En uzun koşuysa elbet/ Türkiye’de de Devrim/ O, onun en güzel yüz metresini koştu/ En sekmez lüverin namlusundan fırlayarak … /En hızlısıydı hepimizin / En önce göğüsledi ipi…
48 yıl... Tam 48 yıl geçti Denizlerin idamının üzerinden. 48 yıl önce hep bir ağızdan haykırmıştı Denizler: “ Yaşasın Marksizmin-Leninizmin Yüce İdeolojisi”, “Yaşasın Halkların Birlikte Mücadelesi!”
Deniz Gezmiş, Yusuf Aslan, Hüseyin İnan üç militan, üç komünist, üç büyük devrimci yürek... Yaşamanın anlamını kavga içinde bulmuştu onlar, kavga onlar için sömürülen, baskıya uğrayan, ezilen milyonların özgürleşmesi demekti.
Okul sıralarından, meydanlara, oradan Filistin’e, ardından gerilla mücadelesine Nurhaklar’a uzanan bir yaşamdı onlarınkı. Başkalarının acılarını kendi acıları bildiler, devrimci zorun gerçek çözüm olduğunu bilinçleriyle ve yürekleriyle anladılar, eyleme geçtiler. Onları fiziken aramızdan almış olsalar da bugün Denizlerin ardılları mücadeleyi, üniversitelerde, sokaklarda, meydanlarda, fabrikalarda uzlaşmaz bir biçimde yürütüyor.

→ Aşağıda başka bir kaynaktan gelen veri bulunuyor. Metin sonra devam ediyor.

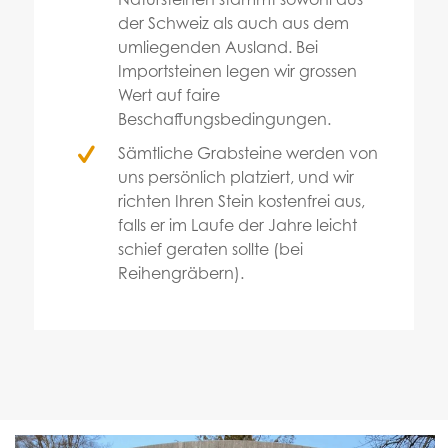
der Schweiz als auch aus dem
umliegenden Ausland. Bei
Importsteinen legen wir grossen
Wert auf faire
Beschaffungsbedingungen.
Sämtliche Grabsteine werden von
uns persönlich platziert, und wir
richten Ihren Stein kostenfrei aus,
falls er im Laufe der Jahre leicht
schief geraten sollte (bei
Reihengräbern).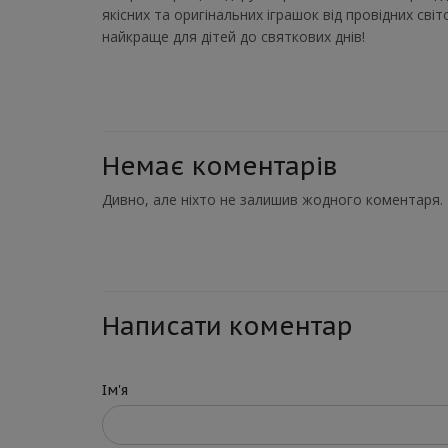
якісних та оригінальних іграшок від провідних св
найкраще для дітей до святкових днів!
Немає коментарів
Дивно, але ніхто не залишив жодного коментаря.
Написати коментар
Ім'я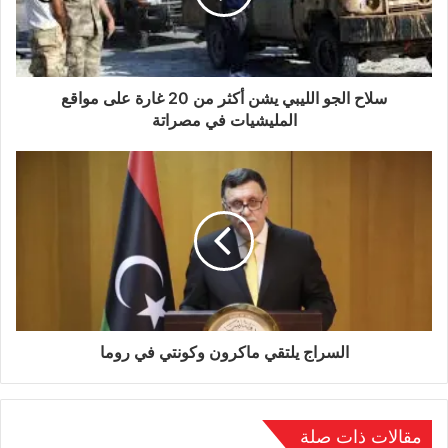
سلاح الجو الليبي يشن أكثر من 20 غارة على مواقع
المليشيات في مصراتة
السراج يلتقي ماكرون وكونتي في روما
مقالات ذات صلة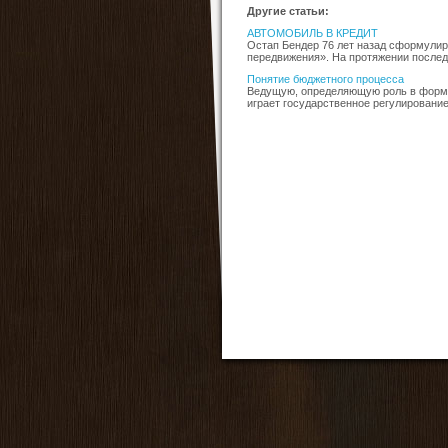
Другие статьи:
АВТОМОБИЛЬ В КРЕДИТ
Остап Бендер 76 лет назад сформулир
передвижения». На протяжении последу
Понятие бюджетного процесса
Ведущую, определяющую роль в форми
играет государственное регулирование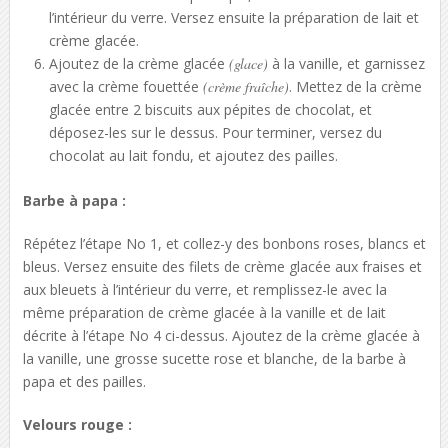
l’intérieur du verre. Versez ensuite la préparation de lait et
crème glacée.
Ajoutez de la crème glacée
(glace)
à la vanille, et garnissez
avec la crème fouettée
(crème fraîche)
. Mettez de la crème
glacée entre 2 biscuits aux pépites de chocolat, et
déposez-les sur le dessus. Pour terminer, versez du
chocolat au lait fondu, et ajoutez des pailles.
Barbe à papa :
Répétez l’étape No 1, et collez-y des bonbons roses, blancs et
bleus. Versez ensuite des filets de crème glacée aux fraises et
aux bleuets à l’intérieur du verre, et remplissez-le avec la
même préparation de crème glacée à la vanille et de lait
décrite à l’étape No 4 ci-dessus. Ajoutez de la crème glacée à
la vanille, une grosse sucette rose et blanche, de la barbe à
papa et des pailles.
Velours rouge :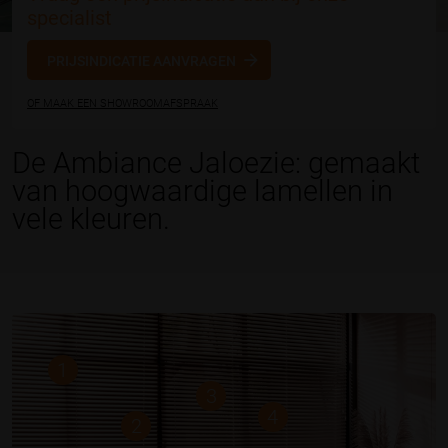
specialist
PRIJSINDICATIE AANVRAGEN
OF MAAK EEN SHOWROOMAFSPRAAK
De Ambiance Jaloezie: gemaakt
van hoogwaardige lamellen in
vele kleuren.
1
3
4
2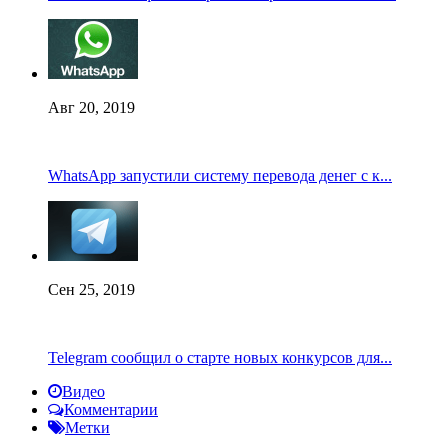
Авг 20, 2019
WhatsApp запустили систему перевода денег с к...
Сен 25, 2019
Telegram сообщил о старте новых конкурсов для...
Видео
Комментарии
Метки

Bugün tüm dünyayı sarsan bir virüs ile karşı karşıyayız. Bu virüsün karşısında kapitalizmin nasıl da çaresiz kaldığını görmekteyiz. Evet kapitalizm çöküyor! Ne kadar sosyal mesafe deseler de dünyanın birçok yerinde Lübnan’da, Somali’de, Fransa’da vs. işçilerin ayaklanmacı ruh halini görüyoruz. Ekonomik ve politik krizin bugunlerde daha da derinleştiği böylesi bir süreçte, ayaklanmaya gebe olan topraklarımızda bugün Denizlerin cüretini, eylemci ruh halini kuşanmalıyız.
Devrimi örgütlemek için bugün gerçek anlamda Denizleşmeliyiz! Denizlerin de dediği gibi “Devrim Ya Ruhumuzdadır Ya Da Hiçbir Yerde”.